BEGIN Record set
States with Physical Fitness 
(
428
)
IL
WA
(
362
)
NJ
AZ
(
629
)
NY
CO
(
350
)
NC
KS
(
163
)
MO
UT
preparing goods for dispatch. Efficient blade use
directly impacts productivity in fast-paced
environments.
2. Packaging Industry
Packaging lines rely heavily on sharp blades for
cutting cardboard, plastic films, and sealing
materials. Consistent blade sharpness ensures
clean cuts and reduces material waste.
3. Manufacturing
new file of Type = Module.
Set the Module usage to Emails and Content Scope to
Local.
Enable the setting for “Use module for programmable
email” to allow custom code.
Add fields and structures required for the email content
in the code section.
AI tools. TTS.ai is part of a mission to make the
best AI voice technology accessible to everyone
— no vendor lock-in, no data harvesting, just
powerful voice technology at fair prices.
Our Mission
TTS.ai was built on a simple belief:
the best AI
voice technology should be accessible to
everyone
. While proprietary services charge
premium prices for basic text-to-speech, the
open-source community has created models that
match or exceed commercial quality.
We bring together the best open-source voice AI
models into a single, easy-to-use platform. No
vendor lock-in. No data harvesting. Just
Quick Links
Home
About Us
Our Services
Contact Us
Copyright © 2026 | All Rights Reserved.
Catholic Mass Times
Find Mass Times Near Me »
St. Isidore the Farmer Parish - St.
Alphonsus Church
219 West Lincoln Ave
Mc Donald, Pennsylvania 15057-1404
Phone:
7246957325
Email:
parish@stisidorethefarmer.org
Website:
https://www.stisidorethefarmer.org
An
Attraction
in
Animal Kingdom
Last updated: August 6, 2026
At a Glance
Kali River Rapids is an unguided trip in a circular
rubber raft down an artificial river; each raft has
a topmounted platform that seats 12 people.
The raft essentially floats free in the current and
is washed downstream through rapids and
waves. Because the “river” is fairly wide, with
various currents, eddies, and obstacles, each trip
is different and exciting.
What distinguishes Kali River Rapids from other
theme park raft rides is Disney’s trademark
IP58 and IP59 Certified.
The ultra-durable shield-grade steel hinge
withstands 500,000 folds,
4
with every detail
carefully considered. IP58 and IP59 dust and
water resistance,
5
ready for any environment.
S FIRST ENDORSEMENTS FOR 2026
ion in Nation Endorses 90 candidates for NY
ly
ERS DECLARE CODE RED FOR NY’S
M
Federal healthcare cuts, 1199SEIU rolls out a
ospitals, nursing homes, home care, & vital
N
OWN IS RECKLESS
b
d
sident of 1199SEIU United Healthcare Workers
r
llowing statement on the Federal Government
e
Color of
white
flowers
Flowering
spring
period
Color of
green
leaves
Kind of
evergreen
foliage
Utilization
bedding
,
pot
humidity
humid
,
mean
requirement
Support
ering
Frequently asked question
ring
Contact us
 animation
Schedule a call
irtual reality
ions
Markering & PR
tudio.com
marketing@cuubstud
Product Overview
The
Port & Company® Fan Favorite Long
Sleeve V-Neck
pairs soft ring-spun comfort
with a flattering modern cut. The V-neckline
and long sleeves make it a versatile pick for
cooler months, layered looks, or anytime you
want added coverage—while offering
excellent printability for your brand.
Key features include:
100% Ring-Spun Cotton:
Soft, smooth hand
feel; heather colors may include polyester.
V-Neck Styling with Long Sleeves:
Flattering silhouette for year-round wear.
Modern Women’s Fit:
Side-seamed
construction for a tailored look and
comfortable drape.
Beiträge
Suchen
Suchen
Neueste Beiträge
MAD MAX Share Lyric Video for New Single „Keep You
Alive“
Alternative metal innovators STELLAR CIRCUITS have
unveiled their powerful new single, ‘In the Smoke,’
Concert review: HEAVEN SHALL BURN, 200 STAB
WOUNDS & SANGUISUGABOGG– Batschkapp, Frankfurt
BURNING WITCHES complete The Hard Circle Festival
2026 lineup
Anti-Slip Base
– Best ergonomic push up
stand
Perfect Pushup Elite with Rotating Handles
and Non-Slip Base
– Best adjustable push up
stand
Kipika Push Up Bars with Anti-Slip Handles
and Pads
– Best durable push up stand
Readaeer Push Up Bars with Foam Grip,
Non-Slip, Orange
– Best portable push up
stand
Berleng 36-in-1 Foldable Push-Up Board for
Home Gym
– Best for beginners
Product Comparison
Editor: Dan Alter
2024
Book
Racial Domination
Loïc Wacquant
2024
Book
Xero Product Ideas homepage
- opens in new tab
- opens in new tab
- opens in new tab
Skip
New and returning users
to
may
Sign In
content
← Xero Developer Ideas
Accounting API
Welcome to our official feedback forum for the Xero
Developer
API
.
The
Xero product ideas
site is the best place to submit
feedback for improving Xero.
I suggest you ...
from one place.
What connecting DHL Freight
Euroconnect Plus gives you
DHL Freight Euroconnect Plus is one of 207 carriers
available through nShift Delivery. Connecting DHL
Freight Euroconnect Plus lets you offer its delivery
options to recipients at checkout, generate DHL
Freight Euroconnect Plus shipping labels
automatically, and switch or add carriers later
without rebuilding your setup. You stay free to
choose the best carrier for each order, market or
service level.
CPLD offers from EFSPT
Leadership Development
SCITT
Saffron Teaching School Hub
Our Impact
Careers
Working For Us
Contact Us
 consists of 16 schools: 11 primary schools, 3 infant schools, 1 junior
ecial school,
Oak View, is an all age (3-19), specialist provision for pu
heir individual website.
END Record set
• **What you should do**: Pick out every line above that contains the word "vendor" and copy it.

• **Solution for this exercise**:
— no vendor lock-in, no data harvesting, just
vendor lock-in. No data harvesting. Just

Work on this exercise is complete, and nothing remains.